– Пошла к черту! – кричит мукомол. Конрад тяжелым взглядом охватывает Янину, от ее вздернутого носика до маленьких стальных икр.
Бруно, на минуту заикнувшись, продолжает:
– Сказать: «Он себя ужасно любит!» – невежественный вздор. То же самое: «Я Тебя люблю». В любви нет разделения на объект и субъект. Такая вивисекция отражает отдаленное прошлое, когда пещерные люди стремились любой ценой положить начало разговорной речи, даже путем отказа от реального соотношения понятий. Они достигли своей цели, но, повторяя условный вздор, попали в собственные сети и запутались в призрачном мире. Здесь грехопадение, то есть первый отпад от Бога: конец любви, разделение. «Дорогая, Я Тебя люблю» – выдумка. Это – царство обмана и смерти.
Примитивные психологи все еще говорят: «он заметил в себе»; «он подумал о себе»; «он нашел истину, ответ внутри себя»; «он обманывал себя». Все это вымышленные образы, приносящие теперь больше вреда, чем пользы.
Эта часть учения Бруно вызывала обычно сплошное ликование, трудно сообразить, что так радовало и смешило слушателей. В ответ немедленно раздавался торжествующий хохот и гомон; некоторые вставали с мест и, прохаживаясь по доске, как по канату, покачиваясь, жеманно шептали: «Он обожает себя», «он презирает себя». Шарлотта, потная, неряшливая, со сбитым набок чепцом, прыгала на одной ноге, ликующе распевая: «В той чаще отчасти горилла горела от страсти». Аптекарь дрожащей рукой наливал себе рюмку под стойкой, держа бутылку как неприличную посуду. Карл или Хан сжимали свои темные кулаки над самым теменем Конрада и бубнили: «Он нашел себя», «он ищет себя». Матильда голосила: «Она презирает себя, она ушла в себя». Среди этой разнузданной толпы, казалось, только Бруно и Янина походили на существ, знакомых и родственных Конраду. Но стоило ему заглянуть в глаза расходившейся черни, как опять его поражала внятная
– Наше время – время излучений, – продолжал уверенно Бруно, – но вскоре наступит век света, уничтожающего все тени, объединяющего форму и сущность!

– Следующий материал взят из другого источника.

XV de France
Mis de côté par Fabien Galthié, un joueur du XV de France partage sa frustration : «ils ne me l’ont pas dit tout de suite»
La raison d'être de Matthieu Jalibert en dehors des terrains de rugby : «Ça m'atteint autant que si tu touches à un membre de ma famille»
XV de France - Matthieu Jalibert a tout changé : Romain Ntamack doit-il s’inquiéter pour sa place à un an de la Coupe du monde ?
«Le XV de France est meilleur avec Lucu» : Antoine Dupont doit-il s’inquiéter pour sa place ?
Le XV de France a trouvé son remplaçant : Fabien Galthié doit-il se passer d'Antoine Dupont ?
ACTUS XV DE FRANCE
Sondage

– Расскажи про немца с глазами, – просит мукомол, подмигивая окружающим. Его поддерживают разные голоса:
– Да, да, про немца, про ученого, ха-ха.
– Человек не должен подглядывать за собой в щелочку, – сразу начинал Бруно, – ибо тот, за кем он следит, и то, чем он подсматривает, да и самая щелочка, и манера воспринимать результаты – все это тот же нерасторжимый, неделимый, целый человек. Вы слышали, что кристаллик глаза, повинуясь законам оптики, должен переворачивать зрительный образ вверх ногами, – замедлял вдруг Бруно течение речи. Слушатели опять начинали хихикать, щелкать языками, делать смешливые, издевательские жесты. – Однако уже ребенок видит мир в соответствии с действительностью, – продолжал Бруно спокойно. Обитатели только потирали руки, трясясь от беззвучного хохота, предвкушая дальнейшее. – Немецкие ученые, люди прямолинейные, решили, что это объясняется практическим опытом живого существа. Младенец, дескать, воспринимает обязательно все наоборот, только постепенно, под влиянием толчков и пинков, он расставляет вещи по местам, в надлежащей перспективе. Нашелся даже один герой, профессор, который надел на глаза призму, переворачивавшую мир наизнанку, наглухо прикрепил бинтами эти очки и оставался в таком состоянии несколько месяцев. По мысли смелого экспериментатора, перевернутые предметы должны были после известного промежутка времени под влиянием непосредственного опыта опять занять свойственное им в пространстве положение. Но этого, однако, не случилось.
Вот такую немецкую глупость проделывает весь мир ежеминутно. Люди ошибочно воображают, что Я притаилось только за порогом кристаллика, где-то в мозгу, и регистрирует подаваемый ему извне образ. Какая подлая ложь! Я – и в оптическом нерве, и спереди кристаллика, да и сам кристаллик, по существу, – Я. Электрические, химические реакции клеток, ассоциации, отбор, интерпретация – все это части органического Я. Я не только вывод и осознание, но и путь со всеми многочисленными узлами.
То, что любит себя, и То, что любимо, и чем и как готово любить, все – одно нерушимое целое, уничтожаемое делением. Поэтому «люби ближнего, как самого себя» – только условный оборот речи, не отражающий последней реальности. Ибо в ту пору язык человеческий еще пребывал в младенческом состоянии.